Él se encogió de hombros.
– Entonces, mira al futuro de este modo, herzchen. Viviendo conmigo en la misma casa, tal vez verás cómo puedes lograrlo. -Le besó las cejas, las mejillas, los párpados-. Te quiero tal como eres, Justine. Hasta tu última peca y hasta la última célula de tu cerebro.
Ella le rodeó el cuello con los brazos, hundió los dedos en sus tupidos cabellos.
– ¡Oh, si supieras cuánto he deseado hacer esto! -dijo-. Nunca pude olvidarlo.
El cablegrama decía: ACABO DE CONVERTIRME EN SEÑORA RAINER MOERLING HARTHEIM STOP CEREMONIA PRIVADA EN VATICANO STOP BENDICIÓN PAPAL PARA TODOS STOP ESTO ES CASARSE DEFINITIVAMENTE STOP IREMOS A ESA EN LUNA DE MIEL ATRASADA LO ANTES POSIBLE PERO VIVIREMOS EN EUROPA STOP ABRAZOS PARA TODOS TAMBIÉN DE RAIN STOP JUS TINE
Meggie dejó el papel sobre la mesa y contempló con ojos muy abiertos, a través de la ventana, el tesoro de rosas de otoño del jardín. Perfumes de rosas, abejas de rosas. Y los hibiscos, las campanillas, los eucaliptos, las buganvillas encaramadas a gran altura sobre el mundo, los pimenteros. ¡Qué hermoso era el jardín! ¡Qué vivo!
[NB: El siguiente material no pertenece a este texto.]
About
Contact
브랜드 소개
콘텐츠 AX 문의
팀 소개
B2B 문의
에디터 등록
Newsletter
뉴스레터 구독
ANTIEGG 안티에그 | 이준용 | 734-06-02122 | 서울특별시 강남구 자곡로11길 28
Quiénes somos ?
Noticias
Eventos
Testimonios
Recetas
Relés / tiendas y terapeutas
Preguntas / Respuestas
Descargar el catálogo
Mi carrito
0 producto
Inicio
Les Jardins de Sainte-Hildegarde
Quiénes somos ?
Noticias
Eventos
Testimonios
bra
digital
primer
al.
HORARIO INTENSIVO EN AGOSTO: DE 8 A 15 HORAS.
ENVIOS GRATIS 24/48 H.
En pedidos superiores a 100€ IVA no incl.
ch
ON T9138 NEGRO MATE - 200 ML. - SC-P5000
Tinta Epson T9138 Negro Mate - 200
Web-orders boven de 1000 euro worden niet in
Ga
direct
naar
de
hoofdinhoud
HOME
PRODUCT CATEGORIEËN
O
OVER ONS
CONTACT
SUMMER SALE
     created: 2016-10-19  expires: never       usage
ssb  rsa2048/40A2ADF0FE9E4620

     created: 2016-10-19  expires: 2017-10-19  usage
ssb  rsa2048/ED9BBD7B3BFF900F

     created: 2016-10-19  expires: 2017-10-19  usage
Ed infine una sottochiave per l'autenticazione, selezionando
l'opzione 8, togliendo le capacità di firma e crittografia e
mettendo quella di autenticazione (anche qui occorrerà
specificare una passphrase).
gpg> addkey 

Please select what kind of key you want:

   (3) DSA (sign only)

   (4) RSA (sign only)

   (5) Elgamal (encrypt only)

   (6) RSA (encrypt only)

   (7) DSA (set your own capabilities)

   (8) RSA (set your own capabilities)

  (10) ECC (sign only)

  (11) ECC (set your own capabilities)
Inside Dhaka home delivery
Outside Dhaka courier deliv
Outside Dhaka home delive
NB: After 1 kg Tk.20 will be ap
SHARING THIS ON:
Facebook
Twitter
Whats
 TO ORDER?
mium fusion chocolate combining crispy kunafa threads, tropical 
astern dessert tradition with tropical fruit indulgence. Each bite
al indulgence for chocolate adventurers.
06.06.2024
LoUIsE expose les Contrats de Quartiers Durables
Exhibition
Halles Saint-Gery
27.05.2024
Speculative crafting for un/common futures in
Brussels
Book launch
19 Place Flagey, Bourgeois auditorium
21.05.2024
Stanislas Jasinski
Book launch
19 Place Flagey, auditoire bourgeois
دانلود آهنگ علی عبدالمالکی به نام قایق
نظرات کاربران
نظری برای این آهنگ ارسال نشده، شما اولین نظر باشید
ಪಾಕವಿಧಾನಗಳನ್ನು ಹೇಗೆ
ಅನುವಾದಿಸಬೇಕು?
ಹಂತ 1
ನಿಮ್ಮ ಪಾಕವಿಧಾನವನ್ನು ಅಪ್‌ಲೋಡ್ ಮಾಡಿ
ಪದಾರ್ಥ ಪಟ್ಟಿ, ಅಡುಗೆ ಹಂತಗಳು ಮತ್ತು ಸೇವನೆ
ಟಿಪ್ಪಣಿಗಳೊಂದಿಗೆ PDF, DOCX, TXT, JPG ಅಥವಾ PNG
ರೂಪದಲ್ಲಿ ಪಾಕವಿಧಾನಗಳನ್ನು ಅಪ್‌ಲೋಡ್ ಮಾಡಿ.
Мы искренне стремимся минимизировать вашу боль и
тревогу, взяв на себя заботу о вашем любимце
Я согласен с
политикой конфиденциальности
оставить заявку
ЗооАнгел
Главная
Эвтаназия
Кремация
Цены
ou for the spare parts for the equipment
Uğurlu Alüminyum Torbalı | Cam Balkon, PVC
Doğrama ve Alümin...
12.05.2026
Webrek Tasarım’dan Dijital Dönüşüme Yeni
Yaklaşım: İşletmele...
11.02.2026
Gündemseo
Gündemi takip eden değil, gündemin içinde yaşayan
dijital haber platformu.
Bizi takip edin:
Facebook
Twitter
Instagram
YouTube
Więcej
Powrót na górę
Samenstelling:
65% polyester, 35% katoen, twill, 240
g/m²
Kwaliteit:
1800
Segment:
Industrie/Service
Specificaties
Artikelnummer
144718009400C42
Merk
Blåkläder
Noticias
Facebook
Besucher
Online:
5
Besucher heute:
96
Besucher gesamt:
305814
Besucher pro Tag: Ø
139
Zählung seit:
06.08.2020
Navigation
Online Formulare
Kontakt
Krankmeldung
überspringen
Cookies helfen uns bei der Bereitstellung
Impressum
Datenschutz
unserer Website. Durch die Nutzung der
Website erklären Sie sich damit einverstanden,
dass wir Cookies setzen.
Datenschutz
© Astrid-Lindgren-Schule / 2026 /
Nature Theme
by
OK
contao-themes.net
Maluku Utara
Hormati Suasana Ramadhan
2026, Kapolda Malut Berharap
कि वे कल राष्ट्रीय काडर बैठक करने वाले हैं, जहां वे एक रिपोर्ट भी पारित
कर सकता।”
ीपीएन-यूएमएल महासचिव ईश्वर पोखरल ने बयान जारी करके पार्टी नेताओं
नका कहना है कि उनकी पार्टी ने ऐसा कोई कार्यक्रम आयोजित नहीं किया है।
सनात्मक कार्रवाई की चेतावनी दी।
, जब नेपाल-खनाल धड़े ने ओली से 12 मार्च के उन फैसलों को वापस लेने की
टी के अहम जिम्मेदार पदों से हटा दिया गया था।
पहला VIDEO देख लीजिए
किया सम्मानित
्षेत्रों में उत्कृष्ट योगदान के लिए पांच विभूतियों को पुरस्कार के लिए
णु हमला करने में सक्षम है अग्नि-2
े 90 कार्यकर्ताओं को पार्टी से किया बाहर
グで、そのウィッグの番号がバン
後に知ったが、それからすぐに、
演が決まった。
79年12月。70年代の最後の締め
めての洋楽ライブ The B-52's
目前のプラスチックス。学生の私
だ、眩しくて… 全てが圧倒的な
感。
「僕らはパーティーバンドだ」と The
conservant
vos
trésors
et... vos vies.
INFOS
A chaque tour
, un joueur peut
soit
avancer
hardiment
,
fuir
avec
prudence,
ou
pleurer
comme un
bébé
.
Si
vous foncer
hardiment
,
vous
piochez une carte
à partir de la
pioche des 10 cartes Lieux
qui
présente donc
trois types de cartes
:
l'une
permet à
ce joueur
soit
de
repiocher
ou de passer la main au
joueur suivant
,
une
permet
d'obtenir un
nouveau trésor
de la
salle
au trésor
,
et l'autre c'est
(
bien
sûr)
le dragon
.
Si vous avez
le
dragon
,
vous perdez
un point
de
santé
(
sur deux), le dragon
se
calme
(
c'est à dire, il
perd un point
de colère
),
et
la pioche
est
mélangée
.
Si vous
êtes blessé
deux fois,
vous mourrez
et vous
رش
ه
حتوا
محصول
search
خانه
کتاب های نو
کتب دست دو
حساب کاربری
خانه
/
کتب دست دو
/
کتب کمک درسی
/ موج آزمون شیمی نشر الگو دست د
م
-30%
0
Ver crecer sus pequeños habitantes, y cambiar, y marchitarse; y surgir otros nuevos, en un ciclo continuo y eterno.
Ya era hora de que Drogheda terminase. Sí; ya era hora. Dejemos que el ciclo se renueve con gente desconocida. Yo me lo hice todo; no puedo culpar a nadie. Y no puedo lamentar un solo instante del pasado.
El pájaro con la espina en el pecho sigue una ley inmutable; algo desconocido le impulsa a empalarse, y muere cantando. Cuando penetra la espina, no siente llegar la muerte; simplemente, canta y canta hasta que no le queda vida para emitir otra nota. En cambio, nosotros, cuando nos clavamos la espina en el pecho, sabemos lo que hacemos. Lo comprendemos. Pero lo hacemos. Lo hacemos a pesar de todo.